O Altar de Baal e o Vapor do Café
Baal, o devorador de trovões, era erguido sobre os altares dos povos antigos. Em seu nome, acendiam-se piras, e dançavam os corpos em transe, os rostos pintados com cinzas do sacrifício. Hoje, os sacrifícios assumem outra forma: nos altares de mármore e vidro, os homens modernos queimam grãos e fervem água, submetendo-se ao rito diário do café. Não há chamas visíveis, mas há fumaça. E a fumaça sobe como uma prece inconfessa, como um pacto silencioso entre a boca e o amargor "divino".
II. O Êxtase dos Seguidores
Os fiéis de Baal eram possuídos pelo espírito da tormenta; corriam entre os relâmpagos, sentiam o sangue se incendiar com a fúria dos céus. Os devotos do Café, por sua vez, tremem em outro tipo de êxtase: mãos nervosas, olhos que piscam rápido, a mente pulsando com visões que só o néctar negro pode oferecer. Ambos, antigos e modernos, conhecem a febre sagrada, a vibração interior que consome e alimenta ao mesmo tempo.
III. O Mito e a Moenda
Conta-se que Baal exigia adoração para manter a ordem do cosmos, e sem suas oferendas, a seca e a ruína varreriam os campos. O Café, igualmente insaciável, exige sacrifícios matinais – sem ele, a civilização se desmancha em bocejos e apatia. O escritório sem café é o deserto sem chuva; a cidade sem o vapor de sua bebida sagrada é um templo abandonado, onde os deuses adormeceram e os homens perderam o rumo.

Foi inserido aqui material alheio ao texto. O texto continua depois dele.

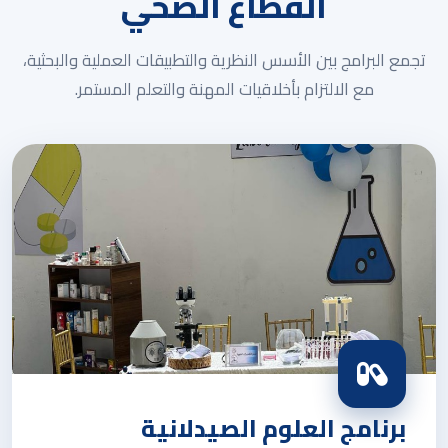
القطاع الصحي
تجمع البرامج بين الأسس النظرية والتطبيقات العملية والبحثية،
مع الالتزام بأخلاقيات المهنة والتعلم المستمر.
برنامج العلوم الصيدلانية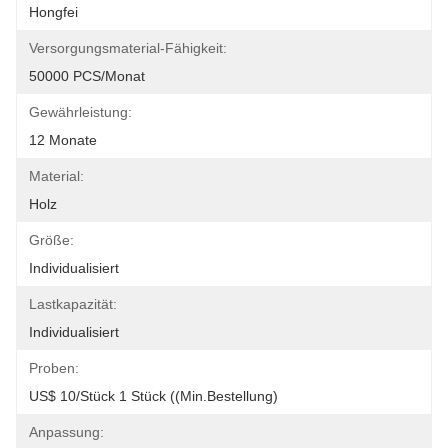
Hongfei
Versorgungsmaterial-Fähigkeit:
50000 PCS/Monat
Gewährleistung:
12 Monate
Material:
Holz
Größe:
Individualisiert
Lastkapazität:
Individualisiert
Proben:
US$ 10/Stück 1 Stück ((Min.Bestellung)
Anpassung: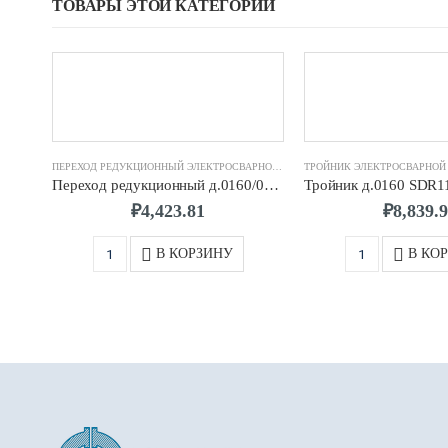
ТОВАРЫ ЭТОЙ КАТЕГОРИИ
ПЕРЕХОД РЕДУКЦИОННЫЙ ЭЛЕКТРОСВАРНОЙ ПЭ100 TRANS-QUADRO
,
ФИТИНГИ
Переход редукционный д.0160/0140 SDR11 ПЭ100 TRANS-QUADRO
₽
4,423.81
₽
8,839.
В КОРЗИНУ
В КО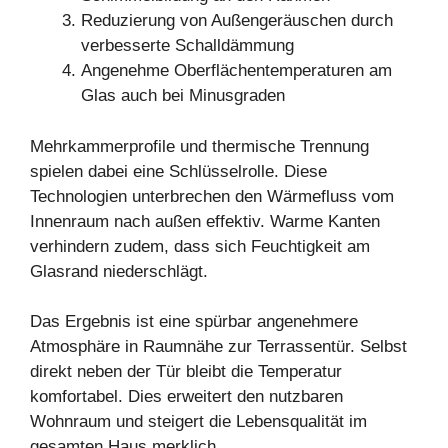
Reduzierung von Außengeräuschen durch
verbesserte Schalldämmung
Angenehme Oberflächentemperaturen am
Glas auch bei Minusgraden
Mehrkammerprofile und thermische Trennung
spielen dabei eine Schlüsselrolle. Diese
Technologien unterbrechen den Wärmefluss vom
Innenraum nach außen effektiv. Warme Kanten
verhindern zudem, dass sich Feuchtigkeit am
Glasrand niederschlägt.
Das Ergebnis ist eine spürbar angenehmere
Atmosphäre in Raumnähe zur Terrassentür. Selbst
direkt neben der Tür bleibt die Temperatur
komfortabel. Dies erweitert den nutzbaren
Wohnraum und steigert die Lebensqualität im
gesamten Haus merklich.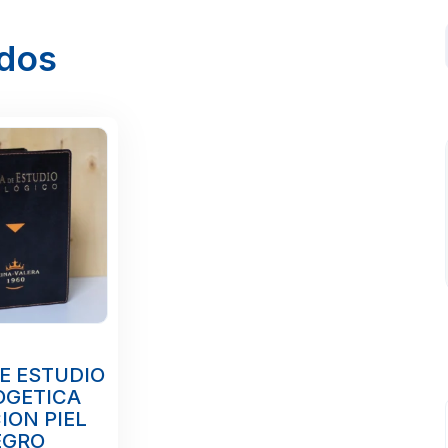
ados
DE ESTUDIO
OGETICA
ION PIEL
EGRO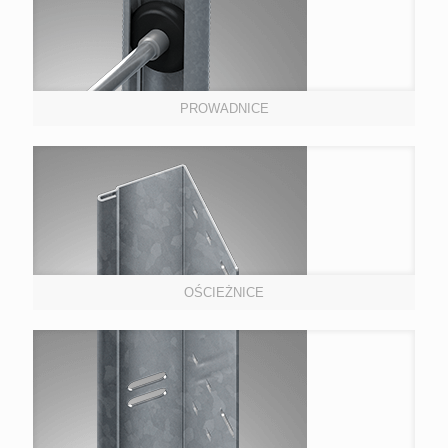
PROWADNICE
OŚCIEŻNICE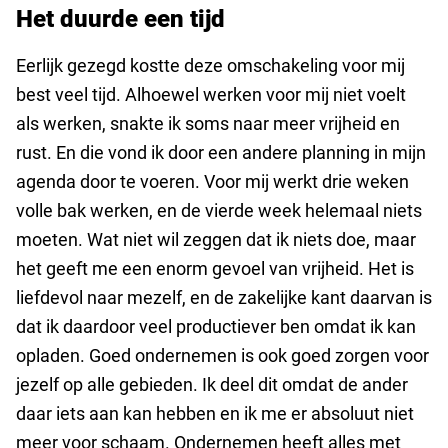
Het duurde een tijd
Eerlijk gezegd kostte deze omschakeling voor mij
best veel tijd. Alhoewel werken voor mij niet voelt
als werken, snakte ik soms naar meer vrijheid en
rust. En die vond ik door een andere planning in mijn
agenda door te voeren. Voor mij werkt drie weken
volle bak werken, en de vierde week helemaal niets
moeten. Wat niet wil zeggen dat ik niets doe, maar
het geeft me een enorm gevoel van vrijheid. Het is
liefdevol naar mezelf, en de zakelijke kant daarvan is
dat ik daardoor veel productiever ben omdat ik kan
opladen. Goed ondernemen is ook goed zorgen voor
jezelf op alle gebieden. Ik deel dit omdat de ander
daar iets aan kan hebben en ik me er absoluut niet
meer voor schaam. Ondernemen heeft alles met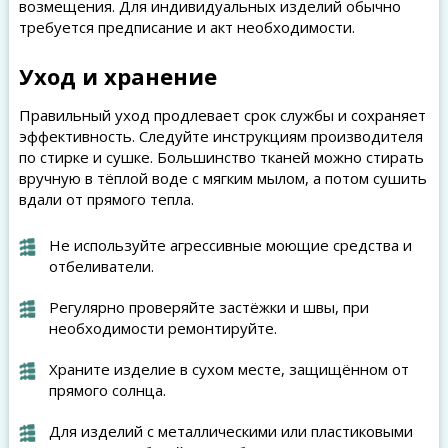
возмещения. Для индивидуальных изделий обычно
требуется предписание и акт необходимости.
Уход и хранение
Правильный уход продлевает срок службы и сохраняет
эффективность. Следуйте инструкциям производителя
по стирке и сушке. Большинство тканей можно стирать
вручную в тёплой воде с мягким мылом, а потом сушить
вдали от прямого тепла.
Не используйте агрессивные моющие средства и
отбеливатели.
Регулярно проверяйте застёжки и швы, при
необходимости ремонтируйте.
Храните изделие в сухом месте, защищённом от
прямого солнца.
Для изделий с металлическими или пластиковыми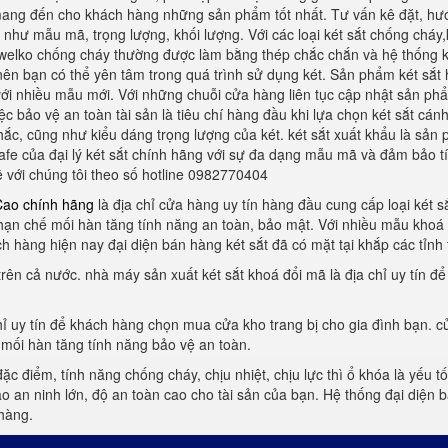
mang đến cho khách hàng những sản phẩm tốt nhất. Tư vấn kê đặt, hư
hư mẫu mã, trọng lượng, khối lượng. Với các loại két sắt chống cháy,két
 welko chống cháy thường được làm bằng thép chắc chắn và hệ thống k
nên bạn có thể yên tâm trong quá trình sử dụng két. Sản phẩm két sắt
 với nhiều mẫu mới. Với những chuỗi cửa hàng liên tục cập nhật sản phẩ
c bảo vệ an toàn tài sản là tiêu chí hàng đầu khi lựa chọn két sắt cánh
 chắc, cũng như kiểu dáng trọng lượng của két. két sắt xuất khẩu là sả
safe của đại lý két sắt chính hãng với sự đa dạng mẫu mã và đảm bảo 
ệ với chúng tôi theo số hotline 0982770404
Cao chính hãng
là địa chỉ cửa hàng uy tín hàng đầu cung cấp loại két s
 hạn chế mối hàn tăng tính năng an toàn, bảo mật. Với nhiều mẫu khoá 
 hàng hiện nay đại diện bán hàng két sắt đã có mặt tại khắp các tỉn
 trên cả nước. nhà máy sản xuất két sắt khoá đổi mã là địa chỉ uy tín 
hỉ uy tín để khách hàng chọn mua cửa kho trang bị cho gia đình bạn. cử
mối hàn tăng tính năng bảo vệ an toàn.
đặc điểm, tính năng chống cháy, chịu nhiệt, chịu lực thì ổ khóa là yếu 
 an ninh lớn, độ an toàn cao cho tài sản của bạn. Hệ thống đại diện
hàng.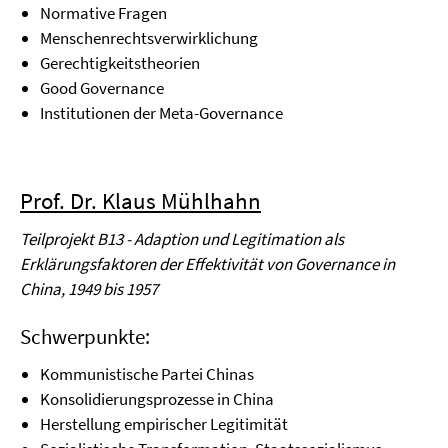
Normative Fragen
Menschenrechtsverwirklichung
Gerechtigkeitstheorien
Good Governance
Institutionen der Meta-Governance
Prof. Dr. Klaus Mühlhahn
Teilprojekt B13 - Adaption und Legitimation als
Erklärungsfaktoren der Effektivität von Governance in
China, 1949 bis 1957
Schwerpunkte:
Kommunistische Partei Chinas
Konsolidierungsprozesse in China
Herstellung empirischer Legitimität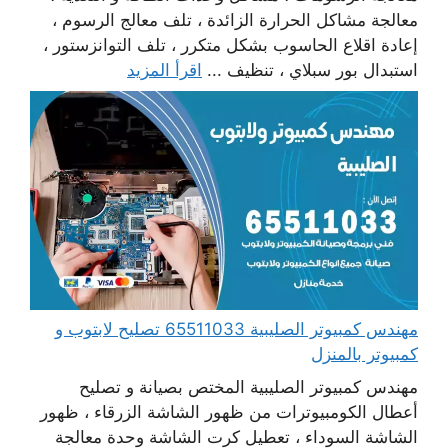
معالجة مشاكل الحرارة الزائدة ، تلف معالج الرسوم ،
إعادة اقلاع الحاسوب بشكل متكرر ، تلف التوانزستور ،
استبدال بور سبلاي ، تنظيف ...
اقرأ المزيد
مهندس كمبيوتر الصليبية 65511033 تصليح لابتوب و
كمبيوتر بالمنزل
مهندس كمبيوتر الصليبية المختص بصيانة و تصليح
أعطال الكومبيوترات من ظهور الشاشة الزرقاء ، ظهور
الشاشة السوداء ، تعطيل كرت الشاشة وحدة معالجة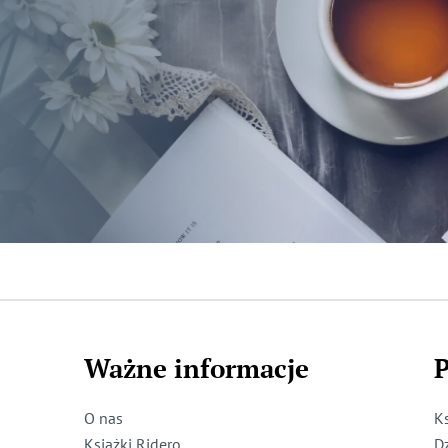
Ważne informacje
P
O nas
K
Książki Ridero
D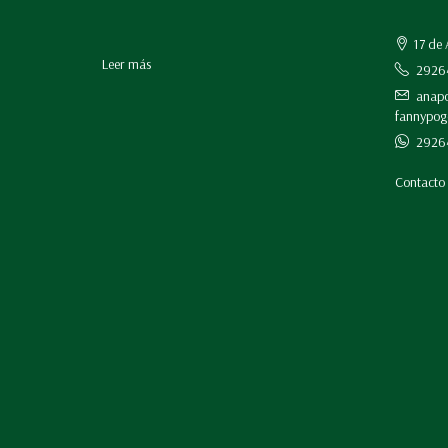
17 de 
Leer más
2926
anapo
fannypog
29264
Contacto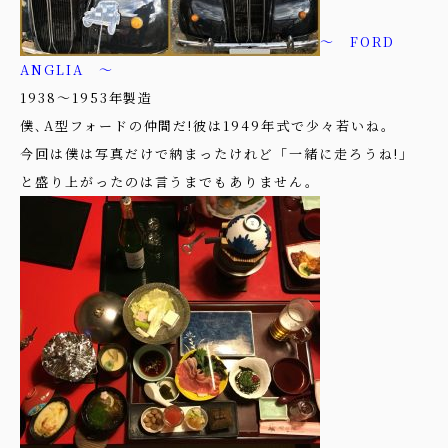
～ FORD
ANGLIA ～
1938～1953年製造
僕､A型フォードの仲間だ!彼は1949年式で少々若いね。
今回は僕は写真だけで納まったけれど「一緒に走ろうね!」
と盛り上がったのは言うまでもありません。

IV. Entre Relâmpagos e Goles
Mas vejam! O trovão ressoa nos pulmões de quem toma o primeiro gole. O tempo se distorce. O relógio perde a compostura. E nesse instante, o devoto – seja do Baal ancestral ou do Café moderno – transcende a si mesmo. Ele é a tempestade, ele é a combustão, ele é a adaga cravada no ventre da manhã. Seu espírito ergue-se, ardente e atento, pronto para abraçar a vastidão do dia ou sucumbir ao peso da noite.
Por isso, ó mortais, inclinai-vos! Derramai sobre a terra o sangue negro do grão moído! Pois não há civilização sem seus deuses, nem deuses sem seus fiéis. Entre a ruína e o despertar, entre o delírio e a adoração, sempre haverá aqueles que seguirão o clarão do trovão e o perfume do café.